According to the President’s Council on Environmental Quality, “Evidence is increasing that the most devastating environmental effects may result not from the direct effects of a particular action, but from the combination of individually minor effects of multiple actions over time.” In the section of the 2015 EIS on Cumulative Impacts, the Navy says, “Long-term exposure to pollutants poses potential risks to the health of marine mammals, although for the most part, the impacts are just starting to be understood.” The impacts include “…organ anomalies and impaired reproduction and immune function.” One has to think that with this statement, the Navy has put the lie to its own specious claim that most toxics dumped in the ocean are “rendered benign.”
In the EIS section on Sediments and Water Quality, the Navy claims that “slow but significant removal” of two types of explosive material (RDX and HMX) happens through a chemical reaction whose speed is dictated by the pH [acidity] of seawater.Adequate proof is not provided, yet risks to human health from these toxins is well documented. It’s also commonly known that the oceans are acidifying, and that the pH of seawater affects the capacity of the living community of marine bacteria and benthic organisms to bio-degrade or encrust these toxic components, even to build shells on their own bodies. In May 2014, NOAA released a study on the acidic waters off the West Coast that are causing the shells of marine snails to disintegrate.
These marine snails are part of the diet of pink salmon, mackerel and herring. Can anyone say that’s not something to be concerned about?
So, an acidifying ocean would considerably slow the rate of neutralization, but the Navy does not acknowledge that. Without these organisms, RMX explosive would take at least 100 years and HMX will take more than 2,100 years to disappear. So why is climate change not factored in? The Navy knows all about it, and ocean acidification, too.
Since climate change is known to change the chemistry and qualities of seawater, including its pH, and since climate change is not addressed by the Navy in this context of the span of future centuries of leaching and degrading of such toxins, and since the quantities being dumped actually do provide a “reasonably forseeable” number to work from, then claiming they are “rendered benign” in seawater is not just laughable, it’s an insult to future generations.
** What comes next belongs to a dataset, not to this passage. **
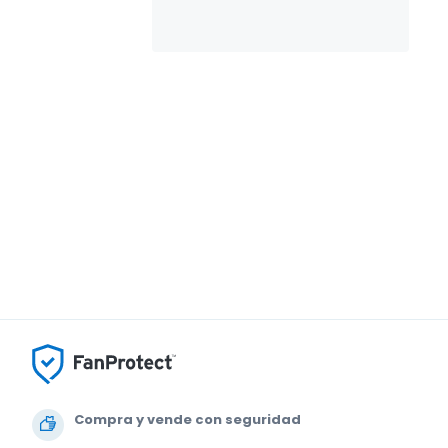
Compra y vende con seguridad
In addition to all the Navy’s omissions and disingenuous statements, such as the whopper that its massive increases are “adjustments,” how can a government agency keep telling us that decades of firing and dumping these materials into the ocean isn’t causing a toxic buildup? At what point is that buildup dangerous? Is anyone being given the funding to take a comprehensive and holistic look at wildlife behavior changes, cancers, metabolic, reproductive and immune system problems, or a host of other problems?
At present, ocean dumping is predominantly banned by international law. “Almost nothing is known about the tolerances of deep-sea organisms to the gradual build-up of anthropogenic chemicals, and there is a potential for changes to be widespread if they do occur,” said Fred Grassle, benthic ecologist and director of the Institute of Marine and Coastal Sciences. “Measurement of pollutants, descriptions of deep-sea communities from many parts of the ocean, and in situ toxicity studies are urgently needed.”
How can the Navy insist there are no adverse impacts to species or humans year after year, or unilaterally define what’s “acceptable” when the science insists that levels of concern for so many of these toxins haven’t even been identified?
How they do it is by claiming 63 percent of the entire one billion dollar federal budget for public relations; the Navy can afford to tell us just about anything they want, while expecting us to believe it.